Mergers & Acquisitions

Realty Income to Acquire Spirit Realty Capital

Merger of c-store REITs valued at $9.3 billion
realty income, spirit realty capital
Logs/Realty Income, Spirit Realty Capital

Realty Income Corp. and Spirit Realty Capital Inc.—real estate investment trusts (REITs) with sizeable convenience-store retail portfolios—have entered into a definitive merger agreement by which Realty Income will acquire Spirit in an all-stock transaction with an enterprise value of approximately $9.3 billion.

The companies expect convenience stores to remain the combined entity’s largest industry, at 10.2% of annualized contractual rent for the combined portfolio as of June 30, 2023, compared to 11.1% of annualized contractual rent of Realty Income on a standalone basis.

The merger, once completed, will result in an enterprise value of approximately $63 billion for the combined company, enhancing Realty Income’s size, scale and diversification to expand its runway for future growth.

Under the terms of the merger agreement, Spirit shareholders will receive 0.762 newly issued Realty Income common shares for each Spirit common share they own. At closing, this will result in Realty Income and Spirit shareholders owning approximately 87% and 13%, respectively, of the combined company.

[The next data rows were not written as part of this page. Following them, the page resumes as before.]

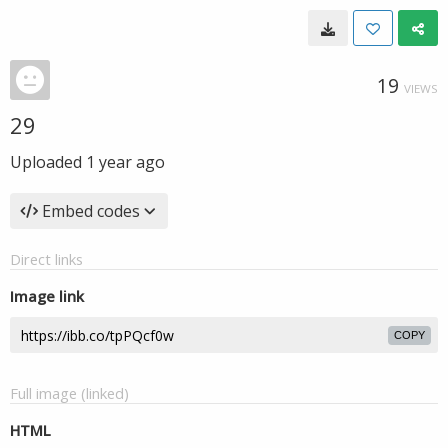
19
VIEWS
29
Uploaded
1 year ago
Embed codes
Direct links
Image link
COPY
Full image (linked)
HTML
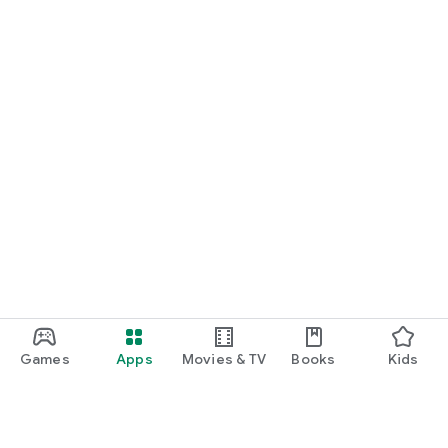
Games
Apps
Movies & TV
Books
Kids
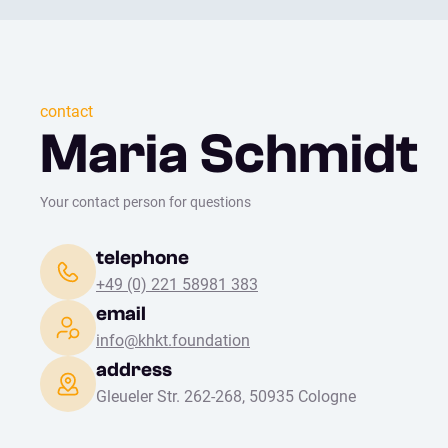
contact
Maria Schmidt
Your contact person for questions
telephone
+49 (0) 221 58981 383
email
info@khkt.foundation
address
Gleueler Str. 262-268, 50935 Cologne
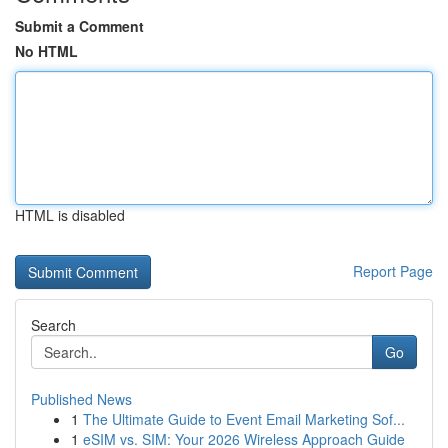
Submit a Comment
No HTML
HTML is disabled
Report Page
Search
Go
Published News
1
The Ultimate Guide to Event Email Marketing Sof...
1
eSIM vs. SIM: Your 2026 Wireless Approach Guide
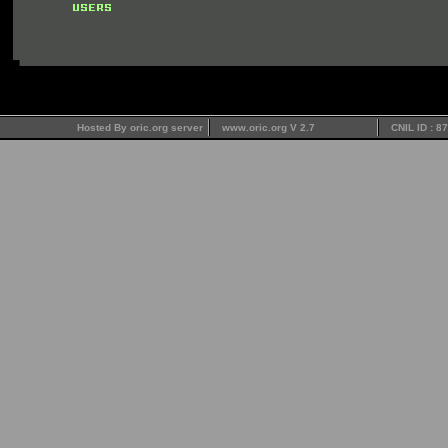
Hosted By oric.org server
www.oric.org V 2.7
CNIL ID : 8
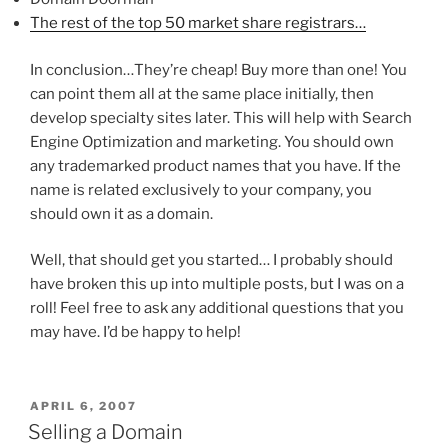
The rest of the top 50 market share registrars…
In conclusion…They’re cheap! Buy more than one! You
can point them all at the same place initially, then
develop specialty sites later. This will help with Search
Engine Optimization and marketing. You should own
any trademarked product names that you have. If the
name is related exclusively to your company, you
should own it as a domain.
Well, that should get you started… I probably should
have broken this up into multiple posts, but I was on a
roll! Feel free to ask any additional questions that you
may have. I’d be happy to help!
POSTED
APRIL 6, 2007
ON
Selling a Domain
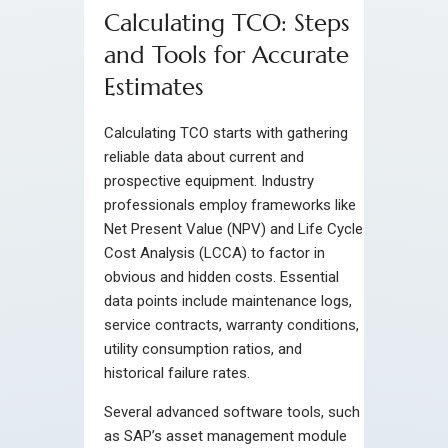
Calculating TCO: Steps
and Tools for Accurate
Estimates
Calculating TCO starts with gathering
reliable data about current and
prospective equipment. Industry
professionals employ frameworks like
Net Present Value (NPV) and Life Cycle
Cost Analysis (LCCA) to factor in
obvious and hidden costs. Essential
data points include maintenance logs,
service contracts, warranty conditions,
utility consumption ratios, and
historical failure rates.
Several advanced software tools, such
as SAP’s asset management module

The merger is subject to customary closing conditions, including the approval of Spirit shareholders. The companies expect the transaction to close during first-quarter 2024. Additionally, from the date of the merger agreement through the closing of the transaction, Spirit may declare and pay regular, quarterly cash dividends to holders of its common stock and to holders of its preferred stock. The deal does not require the approval of Realty Income shareholders.

“The merger with Spirit is yet another example of how our size, scale and unique platform value continue to create substantial value for our shareholders,” said Sumit Roy, president and CEO of Realty Income. “We expect that this transaction will create immediate and meaningful earnings accretion, while enhancing the diversification and depth of our high-quality real estate portfolio. Spirit’s assets are highly complementary to our existing portfolio, extending our investments in industries that have proven to generate durable cash flows over several economic cycles. We also believe this merger will strengthen our longstanding relationships with existing clients and allow us to curate new ones with partners whose growth ambitions can accelerate alongside Realty Income. Moreover, our technology and infrastructure investments following the VEREIT merger in 2021 have amplified our efficiency in integrating assets and augmented our capabilities in maximizing the value of our properties.”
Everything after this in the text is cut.